■ **Exercise goal**:
Lift out all lines below that contain "materiale".

═════ Records for this exercise ═════

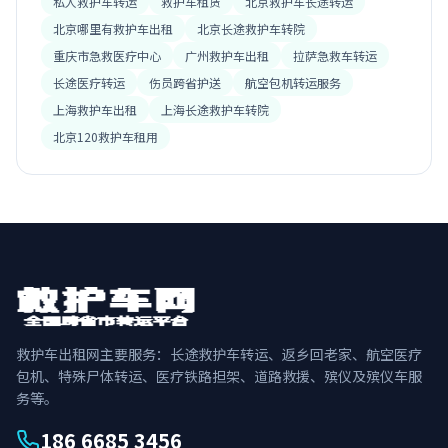
私人救护车转运
救护车租赁
北京救护车长途转运
北京哪里有救护车出租
北京长途救护车转院
重庆市急救医疗中心
广州救护车出租
拉萨急救车转运
长途医疗转运
伤员跨省护送
航空包机转运服务
上海救护车出租
上海长途救护车转院
北京120救护车租用
救护车出租网主要服务：长途救护车转运、返乡回老家、航空医疗
包机、特殊尸体转运、医疗铁路担架、道路救援、殡仪及殡仪车服
务等。
186 6685 3456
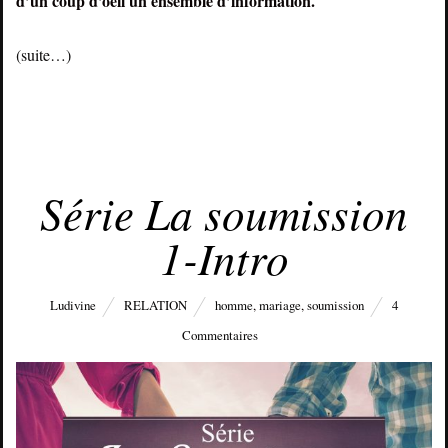
d’un coup d’oeil un ensemble d’information.
(suite…)
JANVIER 31, 2015
Série La soumission
1-Intro
Ludivine
RELATION
homme
,
mariage
,
soumission
4
Commentaires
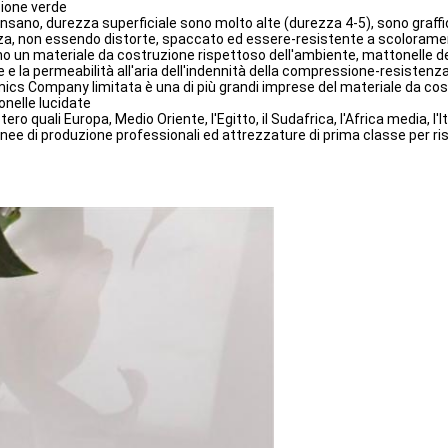
zione verde
sano, durezza superficiale sono molto alte (durezza 4-5), sono graffi
nza, non essendo distorte, spaccato ed essere-resistente a scolorame
o un materiale da costruzione rispettoso dell'ambiente, mattonelle de
e e la permeabilità all'aria dell'indennità della compressione-resistenza
ics Company limitata è una di più grandi imprese del materiale da cost
onelle lucidate
o quali Europa, Medio Oriente, l'Egitto, il Sudafrica, l'Africa media, l'It
linee di produzione professionali ed attrezzature di prima classe per ri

═════

■ **Answer box**:
o un materiale da costruzione rispettoso dell'ambiente, mattonelle de
ics Company limitata è una di più grandi imprese del materiale da cost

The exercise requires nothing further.